The study examined more than 90,000 emergency room visits. The authors believe overcrowding and patient bottlenecks are to blame. 12% of the 24-hour emergency departments closed during the seven-year study even as patient visits increased from 93 to 110 million.

A recent New York Times’ editorial was quick to point the finger at the nation’s uninsured, “Uninsured patients — and those who have no primary care doctor — flock to emergency rooms for routine coverage, clogging the system. Meanwhile, hospitals lose so much money dispensing charity care through emergency rooms that many collapse into bankruptcy or give up emergency care.”

Professor Linda Green
, Faculty Director at the Columbia Business School’s Healthcare and Pharmaceutical Management Program, believes journalists tend to oversimplify the problem.

In a recent interview with Jill Stoddard of Public Offering, a new blog from the Columbia Business School, Green notes that emergency room visits for both insured and uninsured are increasing as is the incidence of diabetes, heart disease and other chronic diseases.

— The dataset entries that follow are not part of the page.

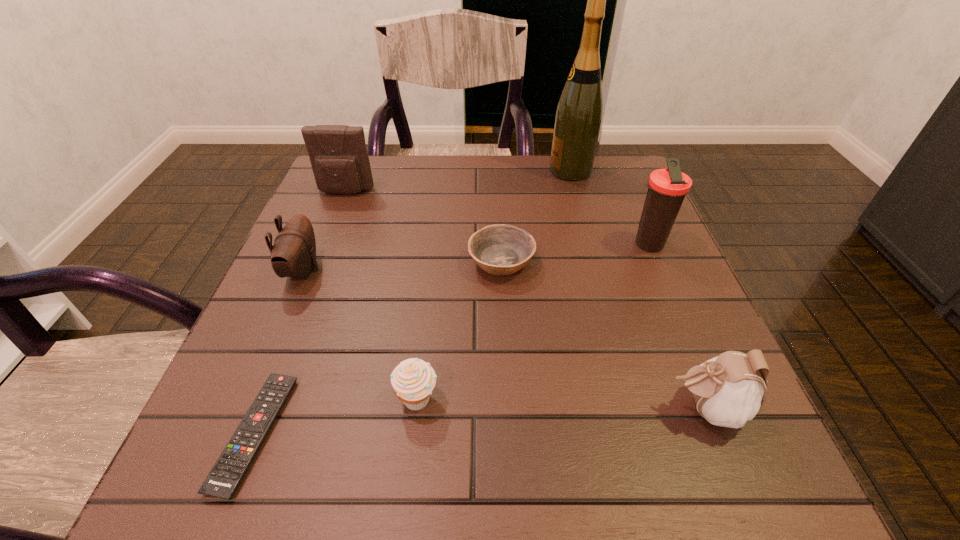 At what (x,y) coordinates should I click in order to perform the action: click on bowl. Please return your answer as a coordinate pair (x, y). Looking at the image, I should click on (503, 249).

This screenshot has width=960, height=540. Identify the location of remote control. pos(229,470).

I want to click on free region located 0.330m on the front-facing side of the wine bottle, so click(424, 171).

Where is `vacant region located on the front-facing side of the wine bottle`? The image size is (960, 540). vacant region located on the front-facing side of the wine bottle is located at coordinates (516, 171).

Locate an element on the screen. free region located 0.330m on the front-facing side of the wine bottle is located at coordinates (424, 171).

At what (x,y) coordinates should I click in order to perform the action: click on free space located 0.050m on the back of the second tallest object. Please return your answer as a coordinate pair (x, y). This screenshot has width=960, height=540. Looking at the image, I should click on (636, 219).

Locate an element on the screen. The height and width of the screenshot is (540, 960). free space located 0.270m with an open flap on the farthest pouch is located at coordinates (313, 275).

Where is `vacant space situated on the front-facing side of the nearest pouch`? The image size is (960, 540). vacant space situated on the front-facing side of the nearest pouch is located at coordinates (421, 408).

Identify the location of free space located on the front-facing side of the nearest pouch. The width and height of the screenshot is (960, 540). (454, 408).

Identify the location of vacant space positioned 0.110m on the front-facing side of the nearest pouch. The width and height of the screenshot is (960, 540). (593, 408). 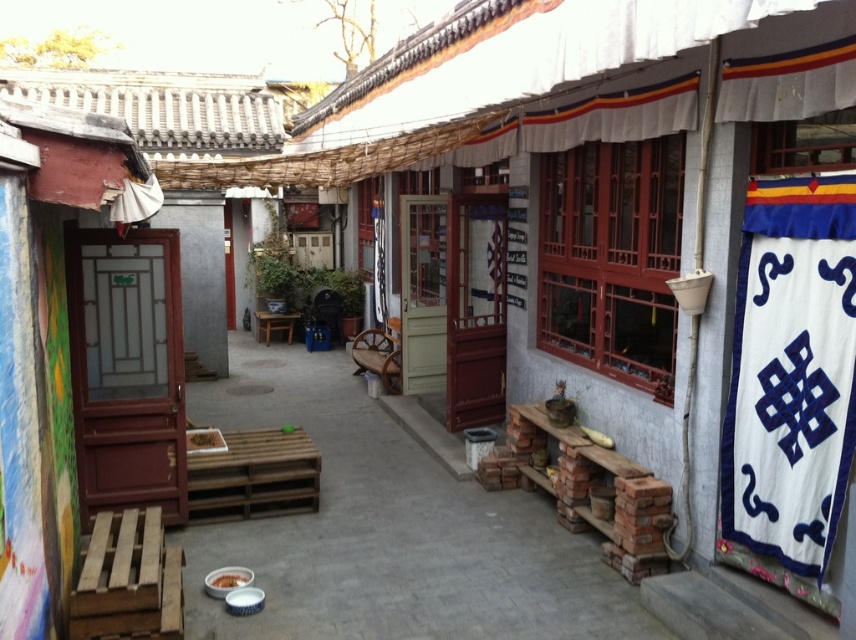 Question: Considering the relative positions of white fabric banner at right and wooden stool at center in the image provided, where is white fabric banner at right located with respect to wooden stool at center?

Choices:
 (A) below
 (B) above

Answer: (A)

Question: Which object appears farthest from the camera in this image?

Choices:
 (A) wooden stool at center
 (B) white fabric banner at right

Answer: (A)

Question: Which point is closer to the camera?

Choices:
 (A) wooden stool at center
 (B) white fabric banner at right

Answer: (B)

Question: Observing the image, what is the correct spatial positioning of white fabric banner at right in reference to wooden stool at center?

Choices:
 (A) above
 (B) below

Answer: (B)

Question: Which object is farther from the camera taking this photo?

Choices:
 (A) white fabric banner at right
 (B) wooden stool at center

Answer: (B)

Question: Does white fabric banner at right have a greater width compared to wooden stool at center?

Choices:
 (A) yes
 (B) no

Answer: (B) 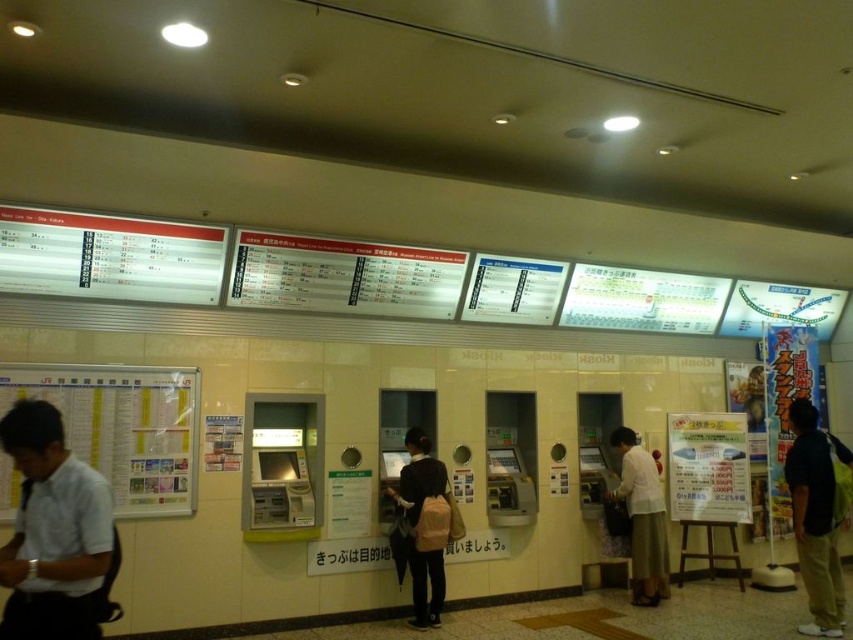 Is point (795, 538) positioned before point (628, 464)?

Yes, it is.

Is dark blue shirt at right further to camera compared to light beige skirt at center?

No, it is in front of light beige skirt at center.

Measure the distance between dark blue shirt at right and camera.

dark blue shirt at right is 16.07 feet away from camera.

Where is `dark blue shirt at right`? This screenshot has height=640, width=853. dark blue shirt at right is located at coordinates (815, 516).

Can you confirm if black matte backpack at center is taller than light beige skirt at center?

No.

The image size is (853, 640). What are the coordinates of `black matte backpack at center` in the screenshot? It's located at pyautogui.click(x=424, y=528).

Between point (405, 500) and point (647, 468), which one is positioned behind?

Positioned behind is point (647, 468).

Identify the location of black matte backpack at center. The width and height of the screenshot is (853, 640). (424, 528).

Between dark blue shirt at right and black matte backpack at center, which one has more height?

Standing taller between the two is dark blue shirt at right.

Is point (828, 628) in front of point (437, 573)?

Yes, it is in front of point (437, 573).

Which is behind, point (827, 468) or point (432, 627)?

The point (432, 627) is more distant.

Where is `dark blue shirt at right`? The width and height of the screenshot is (853, 640). dark blue shirt at right is located at coordinates (815, 516). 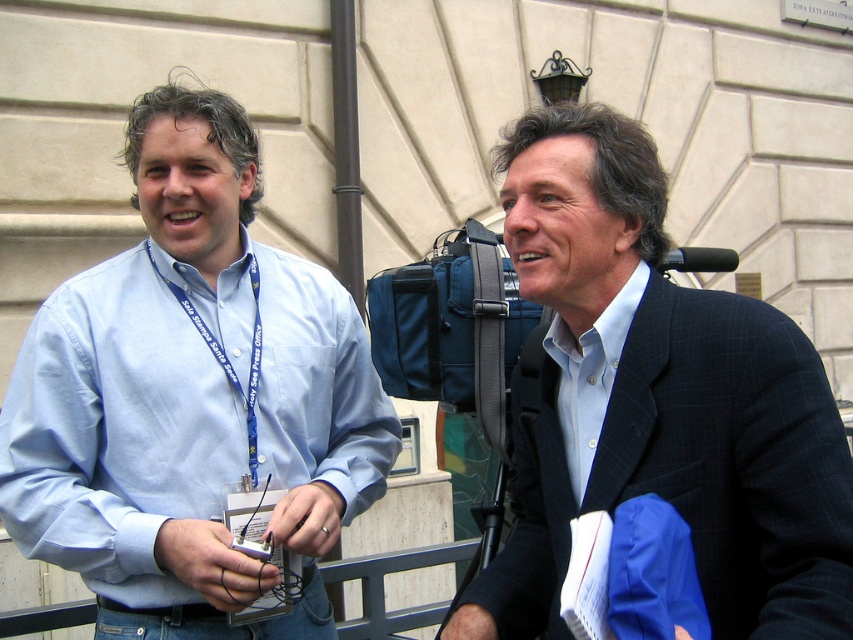 You are a photographer trying to capture a clear photo of the light blue shirt at center and the blue fabric lanyard at left. Which object should you focus on first if you want to ensure both are in focus, considering their sizes?

The light blue shirt at center has a greater height compared to the blue fabric lanyard at left, so you should focus on the light blue shirt at center first as it is larger and requires more precise focus to ensure clarity.

In the scene shown: You are a photographer trying to capture a clear photo of both the light blue shirt at center and the matte black suit at right. Which object should you focus on first to ensure both are in focus?

The light blue shirt at center is bigger than the matte black suit at right, so you should focus on the light blue shirt at center first to ensure both are in focus.

You are a photographer trying to capture a portrait of the person wearing the light blue shirt at center and the blue fabric lanyard at left. Since you want to ensure both subjects are in focus, you need to know their distance apart. Can you determine if they are close enough for a single focus point?

The light blue shirt at center is to the right of the blue fabric lanyard at left, but the exact distance between them isn not specified. Therefore, it is uncertain whether they are within the same focus range for a single focus point. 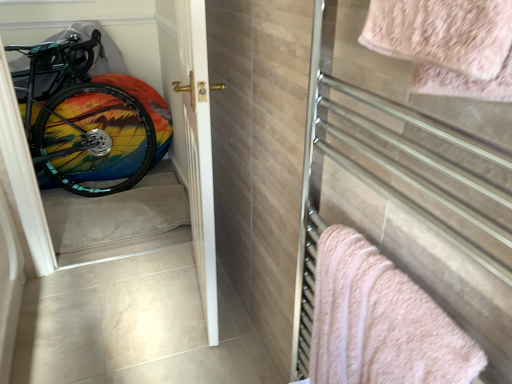 You are a GUI agent. You are given a task and a screenshot of the screen. Output one action in this format:
    pyautogui.click(x=<x>, y=<y>)
    Task: Click on the free space above carpeted stairwell at left (from a real-world perspective)
    Image resolution: width=512 pixels, height=384 pixels.
    Given the screenshot: What is the action you would take?
    coord(113,218) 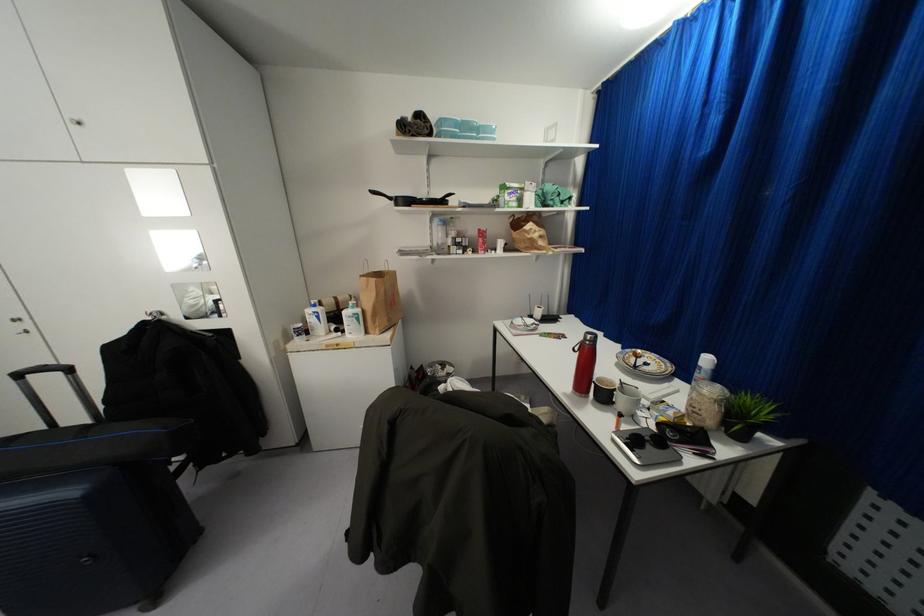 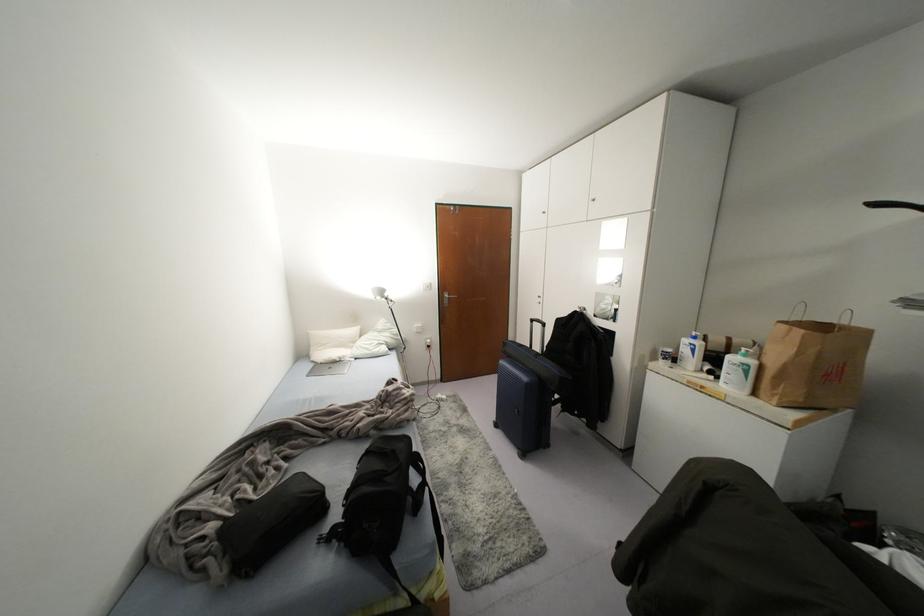 In the second image, find the point that corresponds to point (68, 369) in the first image.

(542, 323) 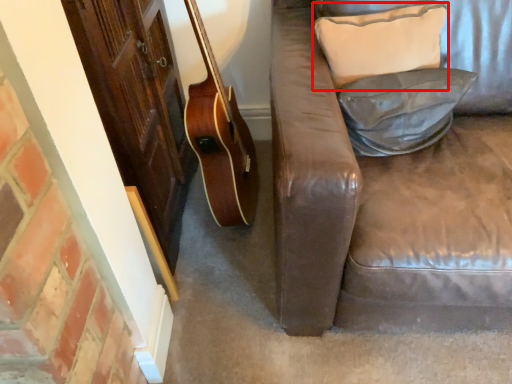 Question: From the image's perspective, where is pillow (annotated by the red box) located in relation to pillow in the image?

Choices:
 (A) above
 (B) below

Answer: (A) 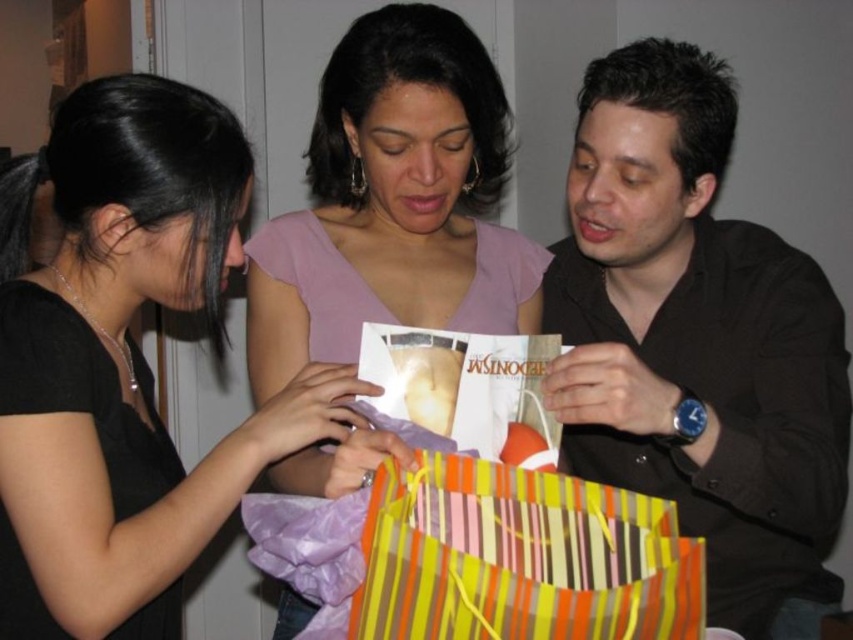 What is the position of the black matte shirt at right?

The black matte shirt at right is located at point 0.536 on the x axis and 0.818 on the y axis.

You are a photographer standing in front of the scene. You need to take a photo that includes both the black matte shirt at right and the pink fabric shirt at center. The camera has a minimum focus distance of 12 inches. Will you be able to capture both subjects in focus without moving the camera?

The black matte shirt at right and pink fabric shirt at center are 11.68 inches apart from each other, which is less than the camera minimum focus distance of 12 inches. Therefore, the camera cannot focus on both subjects simultaneously without moving the camera. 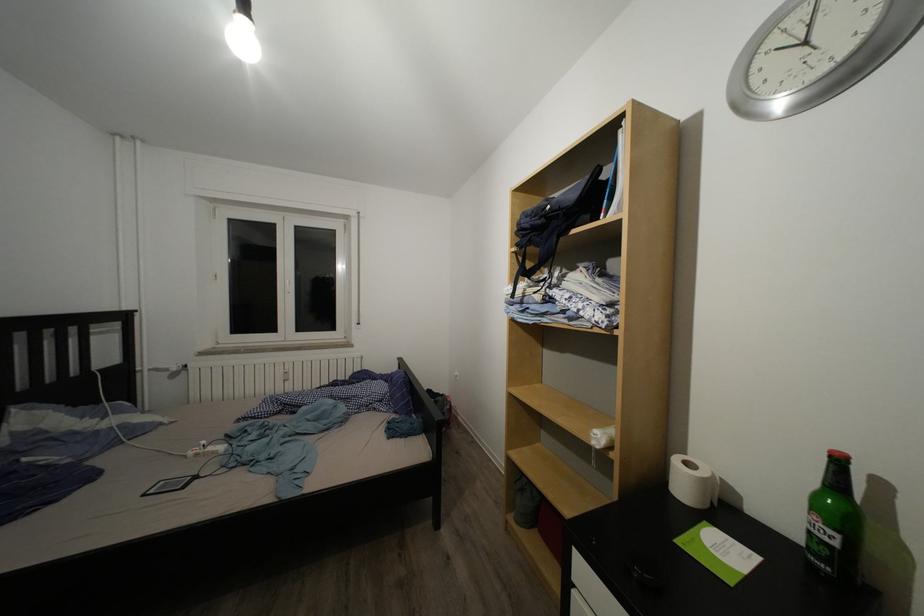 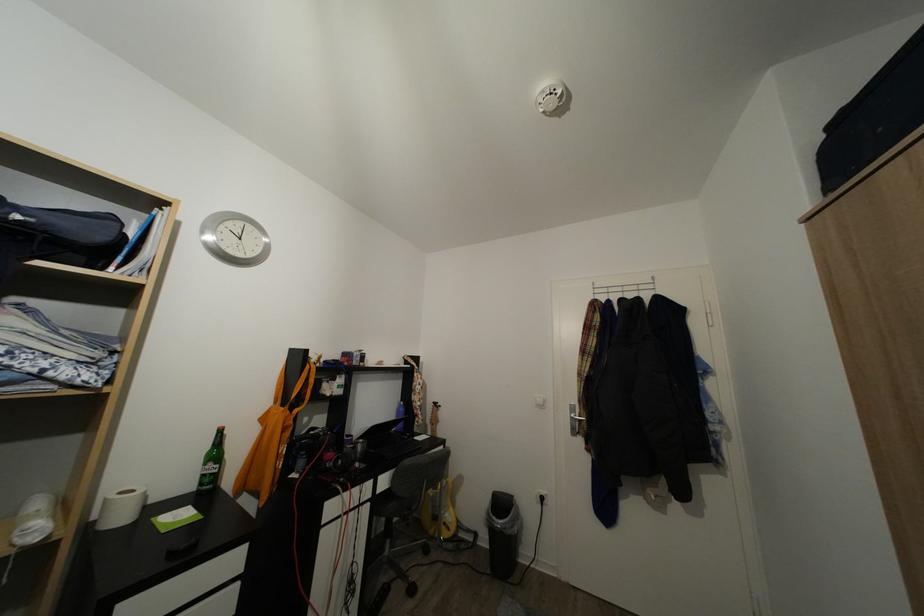 Locate, in the second image, the point that corresponds to (555,214) in the first image.

(25, 223)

In some cases, hospitals could cut wait times if they adopted the management techniques found in other industries. Says Green,

“Hospitals do try to adjust the number of physicians that are on call to accommodate patient flow — for example, they realize more patients show up at noon than at two in the morning. They just don’t do it very well because they don’t know how to do it very well. Most hospitals are not run by MBAs…Banks, supermarkets, airlines and call centers all use mathematical models. Hospitals don’t use these mathematical models so it’s not surprising that they don’t operate efficiently.”

For years now, Starbucks has been introducing strategies to reduce customer wait time. Silvia Peterson, the director of Starbucks operations engineering, heads up a team of 10 engineers who focus exclusively on the customer experience. Thanks to her innovations (bigger ice scoops, for example) it takes 30 seconds less to complete an order at Starbucks today versus five years ago.

According to Jim Alling, President of Starbucks in the U.S., “The customer doesn’t feel like he’s waiting in line. It’s like a ballet, a well-choreographed play.”

Studer Group is one of several health care consulting firms that offer ‘evidence-based’ tools to help organizations streamline operations. They offer their services to primary care practices that seek to improve patient access. Studer examines:

  • Demand (the volume of services sought by patients in the practice)
  • Backlog (requests for services waiting to be provided)
  • Lead-time (the length of time a patient has to wait for an appointment)
  • Cycle time (the number of minutes from check-in to checkout)
  • and Supply (the time available for providing patient care)

These measures form the core data around which an organization can develop improvement initiatives.

Similar data-based strategies could be adopted by emergency rooms if hospitals were to prioritize improvement. But, notes Green, this may not be likely, “It does take up a lot of time and energy from the hospital managers to keep the hospital afloat. Most hospitals are in financial straits — one third of them operate in the red, and they don’t focus on emergency rooms because it’s not where they make money.”